### Information:

+--

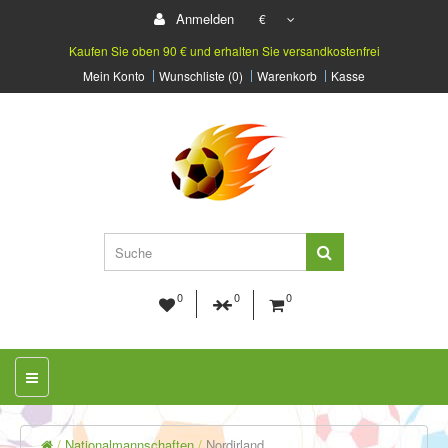
Anmelden
€
Kaufen Sie oben 90 € und erhalten Sie versandkostenfrei
Mein Konto
Wunschliste (0)
Warenkorb
Kasse
0
0
0
Nationalmannschaften
Nordirland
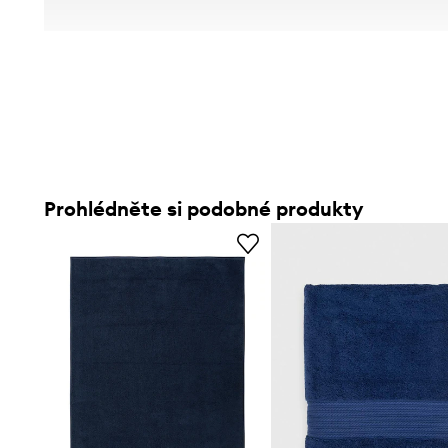
Prohlédněte si podobné produkty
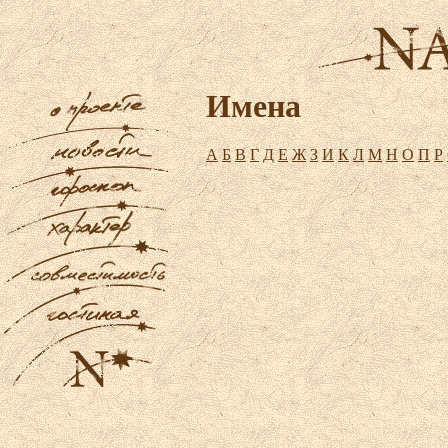
Имена
А
Б
В
Г
Д
Е
Ж
З
И
К
Л
М
Н
О
П
Р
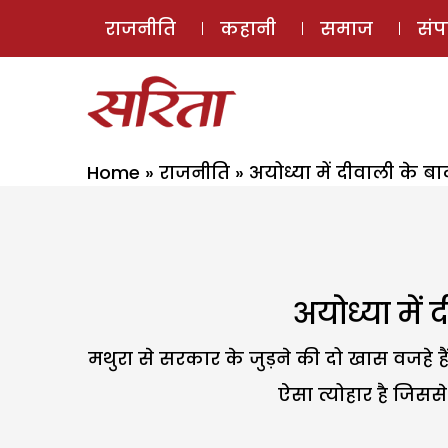
राजनीति
कहानी
समाज
सं
Home
»
राजनीति
»
अयोध्या में दीवाली के ब
अयोध्या में
मथुरा से सरकार के जुड़ने की दो खास वजहे ह
ऐसा त्योहार है जिसस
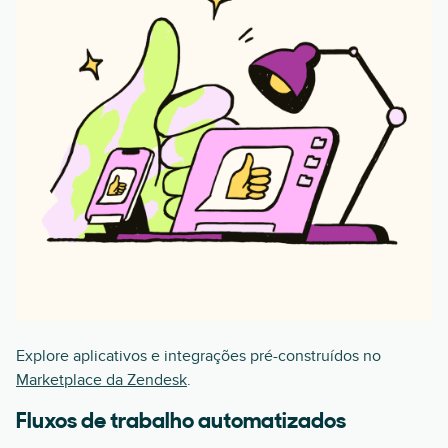
Explore aplicativos e integrações pré-construídos no
Marketplace da Zendesk
.
Fluxos de trabalho automatizados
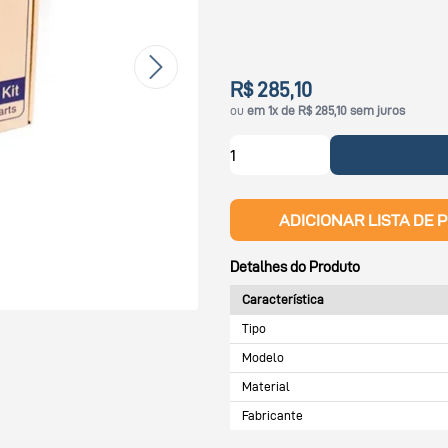
R$ 285,10
ou
em 1x de R$ 285,10 sem juros
ADICIONAR LISTA DE 
Detalhes do Produto
Característica
Tipo
Modelo
Material
Fabricante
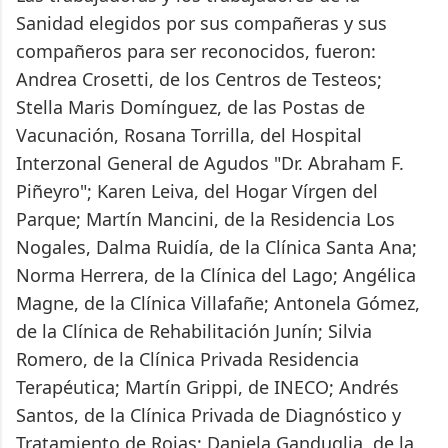
Sanidad elegidos por sus compañeras y sus
compañeros para ser reconocidos, fueron:
Andrea Crosetti, de los Centros de Testeos;
Stella Maris Domínguez, de las Postas de
Vacunación, Rosana Torrilla, del Hospital
Interzonal General de Agudos "Dr. Abraham F.
Piñeyro"; Karen Leiva, del Hogar Vírgen del
Parque; Martín Mancini, de la Residencia Los
Nogales, Dalma Ruidía, de la Clínica Santa Ana;
Norma Herrera, de la Clínica del Lago; Angélica
Magne, de la Clínica Villafañe; Antonela Gómez,
de la Clínica de Rehabilitación Junín; Silvia
Romero, de la Clínica Privada Residencia
Terapéutica; Martín Grippi, de INECO; Andrés
Santos, de la Clínica Privada de Diagnóstico y
Tratamiento de Rojas; Daniela Ganduglia, de la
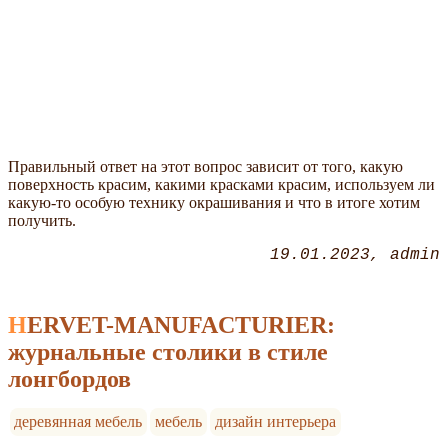
Правильный ответ на этот вопрос зависит от того, какую
поверхность красим, какими красками красим, используем ли
какую-то особую технику окрашивания и что в итоге хотим
получить.
19.01.2023
admin
HERVET-MANUFACTURIER:
журнальные столики в стиле
лонгбордов
деревянная мебель
мебель
дизайн интерьера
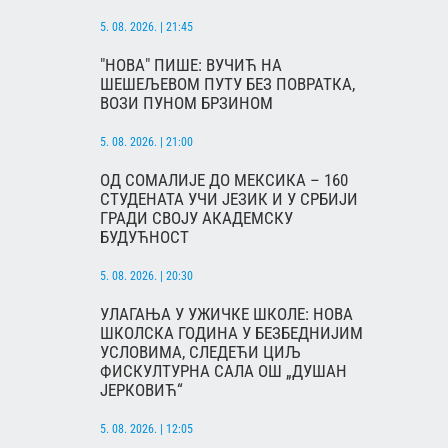
5. 08. 2026. | 21:45
"НОВА" ПИШЕ: ВУЧИЋ НА
ШЕШЕЉЕВОМ ПУТУ БЕЗ ПОВРАТКА,
ВОЗИ ПУНОМ БРЗИНОМ
5. 08. 2026. | 21:00
ОД СОМАЛИЈЕ ДО МЕКСИКА – 160
СТУДЕНАТА УЧИ ЈЕЗИК И У СРБИЈИ
ГРАДИ СВОЈУ АКАДЕМСКУ
БУДУЋНОСТ
5. 08. 2026. | 20:30
УЛАГАЊА У УЖИЧКЕ ШКОЛЕ: НОВА
ШКОЛСКА ГОДИНА У БЕЗБЕДНИЈИМ
УСЛОВИМА, СЛЕДЕЋИ ЦИЉ
ФИСКУЛТУРНА САЛА ОШ „ДУШАН
ЈЕРКОВИЋ“
5. 08. 2026. | 12:05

+--

### Exercise instructions:
Every line that holds the word "какую" should be copied from the records.

### Result of the exercise:
Правильный ответ на этот вопрос зависит от того, какую
какую-то особую технику окрашивания и что в итоге хотим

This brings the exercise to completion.